You never have any danger in applying the logarithm. You know $\sigma_n^2=-\frac{2}{t^2}\log|\varphi_{X_n}(t)|$ always makes sense (the characteristic function here never vanishes), and then, by mapping back and forth via $\exp(x),$ you see that for a sequence of positive numbers $a_n,$ we have that $a_n\to \infty$ if and only if $\log a_n\to\infty$ and $a_n\to 0$ if and only if $\log a_n\to -\infty$, so there is, indeed, nothing to worry about.

Then, applying your argument works just lovely for establishing that $\sigma_n^2$ indeed doesn't go to $\infty$.

$2.)$

Here, it's a lot easier to prove that the statement is if and only if for weak convergence. Scheffe's Lemma tells you that if $\mu_n$ and $\sigma_n^2$ are convergent, then your Gaussian sequence converges weakly, and the limit is Gaussian with the corresponding parameters (with the caveat that $\sigma^2$ could be $0$, in which case, see below).

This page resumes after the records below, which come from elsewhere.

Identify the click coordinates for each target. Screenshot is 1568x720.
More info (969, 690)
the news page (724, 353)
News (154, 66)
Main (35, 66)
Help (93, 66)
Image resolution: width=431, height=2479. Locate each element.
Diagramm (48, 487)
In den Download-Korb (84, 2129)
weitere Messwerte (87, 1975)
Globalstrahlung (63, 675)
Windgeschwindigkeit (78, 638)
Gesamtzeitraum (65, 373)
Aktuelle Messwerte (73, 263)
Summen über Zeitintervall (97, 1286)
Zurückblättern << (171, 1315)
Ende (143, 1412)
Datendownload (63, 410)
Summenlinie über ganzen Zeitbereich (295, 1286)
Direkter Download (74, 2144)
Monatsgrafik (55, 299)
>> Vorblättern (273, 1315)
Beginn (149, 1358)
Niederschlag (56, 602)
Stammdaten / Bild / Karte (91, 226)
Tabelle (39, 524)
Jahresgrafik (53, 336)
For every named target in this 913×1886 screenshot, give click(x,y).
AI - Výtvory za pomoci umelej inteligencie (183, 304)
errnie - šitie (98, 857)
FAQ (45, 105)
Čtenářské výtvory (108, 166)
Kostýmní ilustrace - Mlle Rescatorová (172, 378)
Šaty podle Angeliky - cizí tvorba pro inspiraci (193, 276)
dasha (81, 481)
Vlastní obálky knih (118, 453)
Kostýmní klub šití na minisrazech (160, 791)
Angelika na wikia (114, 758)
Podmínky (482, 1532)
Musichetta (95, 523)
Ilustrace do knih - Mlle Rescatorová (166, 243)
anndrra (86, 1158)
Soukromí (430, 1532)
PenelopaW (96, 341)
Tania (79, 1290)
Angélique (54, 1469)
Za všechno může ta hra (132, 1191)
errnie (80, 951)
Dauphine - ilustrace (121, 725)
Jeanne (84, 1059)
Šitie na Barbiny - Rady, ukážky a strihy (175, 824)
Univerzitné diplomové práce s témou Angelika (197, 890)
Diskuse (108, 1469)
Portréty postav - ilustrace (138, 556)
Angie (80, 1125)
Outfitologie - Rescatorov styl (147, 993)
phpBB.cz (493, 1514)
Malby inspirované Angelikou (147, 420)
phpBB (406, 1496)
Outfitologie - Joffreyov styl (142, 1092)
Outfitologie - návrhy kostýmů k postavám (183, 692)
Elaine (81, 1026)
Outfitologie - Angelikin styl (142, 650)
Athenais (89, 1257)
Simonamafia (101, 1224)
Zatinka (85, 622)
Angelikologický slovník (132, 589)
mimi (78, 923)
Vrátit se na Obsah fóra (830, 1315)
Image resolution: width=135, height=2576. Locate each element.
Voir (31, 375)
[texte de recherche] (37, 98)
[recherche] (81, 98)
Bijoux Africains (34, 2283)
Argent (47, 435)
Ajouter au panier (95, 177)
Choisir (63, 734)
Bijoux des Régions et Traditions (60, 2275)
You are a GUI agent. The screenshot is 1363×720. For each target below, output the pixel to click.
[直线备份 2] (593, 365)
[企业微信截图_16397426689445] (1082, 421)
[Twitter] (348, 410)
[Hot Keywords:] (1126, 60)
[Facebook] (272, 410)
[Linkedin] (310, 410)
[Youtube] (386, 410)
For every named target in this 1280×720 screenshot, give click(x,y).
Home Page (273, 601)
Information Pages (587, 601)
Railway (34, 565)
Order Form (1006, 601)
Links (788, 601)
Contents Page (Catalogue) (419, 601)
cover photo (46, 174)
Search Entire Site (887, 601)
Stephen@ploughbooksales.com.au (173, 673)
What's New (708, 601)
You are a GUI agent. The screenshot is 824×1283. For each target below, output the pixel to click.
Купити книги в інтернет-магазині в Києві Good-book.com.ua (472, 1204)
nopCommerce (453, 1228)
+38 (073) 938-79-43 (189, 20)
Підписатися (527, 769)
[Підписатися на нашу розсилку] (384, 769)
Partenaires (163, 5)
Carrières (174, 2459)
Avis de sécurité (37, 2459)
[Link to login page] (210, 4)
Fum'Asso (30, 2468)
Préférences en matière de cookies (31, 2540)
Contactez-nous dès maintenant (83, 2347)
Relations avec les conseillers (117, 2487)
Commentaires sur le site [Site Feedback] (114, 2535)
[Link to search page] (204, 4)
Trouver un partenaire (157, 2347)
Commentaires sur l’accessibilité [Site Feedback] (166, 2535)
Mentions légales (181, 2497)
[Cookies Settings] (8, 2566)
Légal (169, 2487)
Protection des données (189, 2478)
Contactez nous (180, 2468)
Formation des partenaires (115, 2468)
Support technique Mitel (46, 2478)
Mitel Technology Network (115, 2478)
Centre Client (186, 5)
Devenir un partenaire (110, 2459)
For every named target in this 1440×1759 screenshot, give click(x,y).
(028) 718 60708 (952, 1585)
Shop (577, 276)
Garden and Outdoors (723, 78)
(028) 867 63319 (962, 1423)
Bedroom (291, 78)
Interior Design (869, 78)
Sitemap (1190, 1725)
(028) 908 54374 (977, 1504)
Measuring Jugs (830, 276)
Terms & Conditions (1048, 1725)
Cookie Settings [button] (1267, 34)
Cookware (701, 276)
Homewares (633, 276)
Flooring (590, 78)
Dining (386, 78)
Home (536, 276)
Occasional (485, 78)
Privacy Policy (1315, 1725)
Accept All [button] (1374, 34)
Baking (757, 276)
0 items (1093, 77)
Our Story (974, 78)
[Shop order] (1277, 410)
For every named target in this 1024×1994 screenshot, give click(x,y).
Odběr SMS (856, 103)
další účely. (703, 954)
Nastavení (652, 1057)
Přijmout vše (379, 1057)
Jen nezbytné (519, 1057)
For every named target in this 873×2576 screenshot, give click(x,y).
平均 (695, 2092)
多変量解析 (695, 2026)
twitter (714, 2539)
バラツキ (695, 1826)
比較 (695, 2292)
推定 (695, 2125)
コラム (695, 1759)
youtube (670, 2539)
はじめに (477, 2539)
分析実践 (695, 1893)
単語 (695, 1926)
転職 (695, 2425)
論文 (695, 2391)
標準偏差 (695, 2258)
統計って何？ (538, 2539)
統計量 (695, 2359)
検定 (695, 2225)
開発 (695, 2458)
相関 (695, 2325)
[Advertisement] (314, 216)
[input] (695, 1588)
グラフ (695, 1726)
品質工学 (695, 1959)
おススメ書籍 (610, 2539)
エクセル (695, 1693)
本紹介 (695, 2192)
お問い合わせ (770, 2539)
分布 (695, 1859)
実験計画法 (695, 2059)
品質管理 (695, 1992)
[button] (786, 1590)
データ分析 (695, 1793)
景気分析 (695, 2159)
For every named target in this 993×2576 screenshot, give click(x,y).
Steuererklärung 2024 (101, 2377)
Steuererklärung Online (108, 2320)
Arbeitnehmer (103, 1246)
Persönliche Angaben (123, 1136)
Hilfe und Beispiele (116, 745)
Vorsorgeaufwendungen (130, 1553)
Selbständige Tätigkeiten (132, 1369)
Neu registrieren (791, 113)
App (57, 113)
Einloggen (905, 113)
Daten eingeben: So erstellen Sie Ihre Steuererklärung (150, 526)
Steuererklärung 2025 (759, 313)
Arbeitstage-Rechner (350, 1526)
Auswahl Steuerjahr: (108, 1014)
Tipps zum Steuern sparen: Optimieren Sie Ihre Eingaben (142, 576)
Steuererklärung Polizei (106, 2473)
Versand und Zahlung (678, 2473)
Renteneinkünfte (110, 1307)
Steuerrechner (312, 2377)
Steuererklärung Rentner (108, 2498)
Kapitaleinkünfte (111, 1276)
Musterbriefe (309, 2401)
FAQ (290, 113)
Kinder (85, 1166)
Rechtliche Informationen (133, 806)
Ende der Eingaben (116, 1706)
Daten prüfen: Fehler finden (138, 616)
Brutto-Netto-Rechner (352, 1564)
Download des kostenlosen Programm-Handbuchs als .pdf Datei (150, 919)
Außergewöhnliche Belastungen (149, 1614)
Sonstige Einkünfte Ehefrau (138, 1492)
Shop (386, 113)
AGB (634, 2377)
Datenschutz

Having shown this, you know that $\mu_n$ has a convergent subsequence, and any two convergent subsequences of $mu_n$ must have the same limit by the above (since weak limits are unique, and we assumed that our variables converged in probability, and hence, their distributions converge weakly). Now, it's a general result that if you have a sequence of real numbers $a_n$ and a real number $a$ such that any subsequence of $a_n$ has $a$ as a point of condensation, then $a_n$ converges to $a$. Combining these two results gives this desired without appealing to any complex analysis.

$3.)$

It is, indeed, possible that the limit $\sigma^2$ is $0$, and then, the limit distribution is just a point mass (just apply Chebyshev's Inequality to check that this is true for any sequence of random variables with convergent means and variance tending to $0$).